Every line below must come back exactly as it stands, with the images omitted.
[Extracted material Boundary: Start]
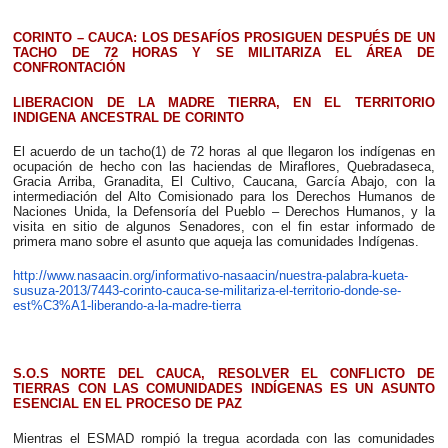
CORINTO – CAUCA: LOS DESAFÍOS PROSIGUEN DESPUÉS DE UN
TACHO DE 72 HORAS Y SE MILITARIZA EL ÁREA DE
CONFRONTACIÓN
LIBERACION DE LA MADRE TIERRA, EN EL TERRITORIO
INDIGENA ANCESTRAL DE CORINTO
El acuerdo de un tacho(1) de 72 horas al que llegaron los indígenas en
ocupación de hecho con las haciendas de Miraflores, Quebradaseca,
Gracia Arriba, Granadita, El Cultivo, Caucana, García Abajo, con la
intermediación del Alto Comisionado para los Derechos Humanos de
Naciones Unida, la Defensoría del Pueblo – Derechos Humanos, y la
visita en sitio de algunos Senadores, con el fin estar informado de
primera mano sobre el asunto que aqueja las comunidades Indígenas.
http://www.nasaacin.org/informativo-nasaacin/nuestra-palabra-kueta-
susuza-2013/7443-corinto-cauca-se-militariza-el-territorio-donde-se-
est%C3%A1-liberando-a-la-madre-tierra
S.O.S NORTE DEL CAUCA, RESOLVER EL CONFLICTO DE
TIERRAS CON LAS COMUNIDADES INDÍGENAS ES UN ASUNTO
ESENCIAL EN EL PROCESO DE PAZ
Mientras el ESMAD rompió la tregua acordada con las comunidades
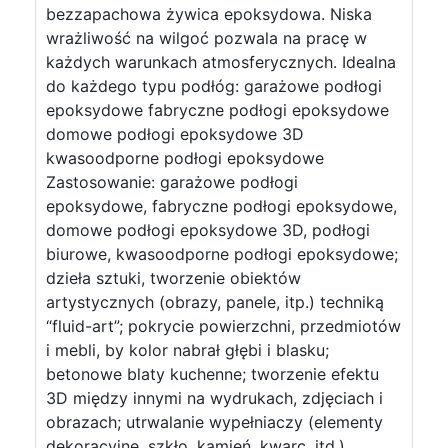
bezzapachowa żywica epoksydowa. Niska
wrażliwość na wilgoć pozwala na pracę w
każdych warunkach atmosferycznych. Idealna
do każdego typu podłóg: garażowe podłogi
epoksydowe fabryczne podłogi epoksydowe
domowe podłogi epoksydowe 3D
kwasoodporne podłogi epoksydowe
Zastosowanie: garażowe podłogi
epoksydowe, fabryczne podłogi epoksydowe,
domowe podłogi epoksydowe 3D, podłogi
biurowe, kwasoodporne podłogi epoksydowe;
dzieła sztuki, tworzenie obiektów
artystycznych (obrazy, panele, itp.) techniką
“fluid-art”; pokrycie powierzchni, przedmiotów
i mebli, by kolor nabrał głębi i blasku;
betonowe blaty kuchenne; tworzenie efektu
3D między innymi na wydrukach, zdjęciach i
obrazach; utrwalanie wypełniaczy (elementy
dekoracyjne, szkło, kamień, kwarc, itd.)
[Extracted material Boundary: End]
Exercise output:
CORINTO – CAUCA: LOS DESAFÍOS PROSIGUEN DESPUÉS DE UN
TACHO DE 72 HORAS Y SE MILITARIZA EL ÁREA DE
CONFRONTACIÓN
LIBERACION DE LA MADRE TIERRA, EN EL TERRITORIO
INDIGENA ANCESTRAL DE CORINTO
El acuerdo de un tacho(1) de 72 horas al que llegaron los indígenas en
ocupación de hecho con las haciendas de Miraflores, Quebradaseca,
Gracia Arriba, Granadita, El Cultivo, Caucana, García Abajo, con la
intermediación del Alto Comisionado para los Derechos Humanos de
Naciones Unida, la Defensoría del Pueblo – Derechos Humanos, y la
visita en sitio de algunos Senadores, con el fin estar informado de
primera mano sobre el asunto que aqueja las comunidades Indígenas.
http://www.nasaacin.org/informativo-nasaacin/nuestra-palabra-kueta-
susuza-2013/7443-corinto-cauca-se-militariza-el-territorio-donde-se-
est%C3%A1-liberando-a-la-madre-tierra
S.O.S NORTE DEL CAUCA, RESOLVER EL CONFLICTO DE
TIERRAS CON LAS COMUNIDADES INDÍGENAS ES UN ASUNTO
ESENCIAL EN EL PROCESO DE PAZ
Mientras el ESMAD rompió la tregua acordada con las comunidades
bezzapachowa żywica epoksydowa. Niska
wrażliwość na wilgoć pozwala na pracę w
każdych warunkach atmosferycznych. Idealna
do każdego typu podłóg: garażowe podłogi
epoksydowe fabryczne podłogi epoksydowe
domowe podłogi epoksydowe 3D
kwasoodporne podłogi epoksydowe
Zastosowanie: garażowe podłogi
epoksydowe, fabryczne podłogi epoksydowe,
domowe podłogi epoksydowe 3D, podłogi
biurowe, kwasoodporne podłogi epoksydowe;
dzieła sztuki, tworzenie obiektów
artystycznych (obrazy, panele, itp.) techniką
“fluid-art”; pokrycie powierzchni, przedmiotów
i mebli, by kolor nabrał głębi i blasku;
betonowe blaty kuchenne; tworzenie efektu
3D między innymi na wydrukach, zdjęciach i
obrazach; utrwalanie wypełniaczy (elementy
dekoracyjne, szkło, kamień, kwarc, itd.)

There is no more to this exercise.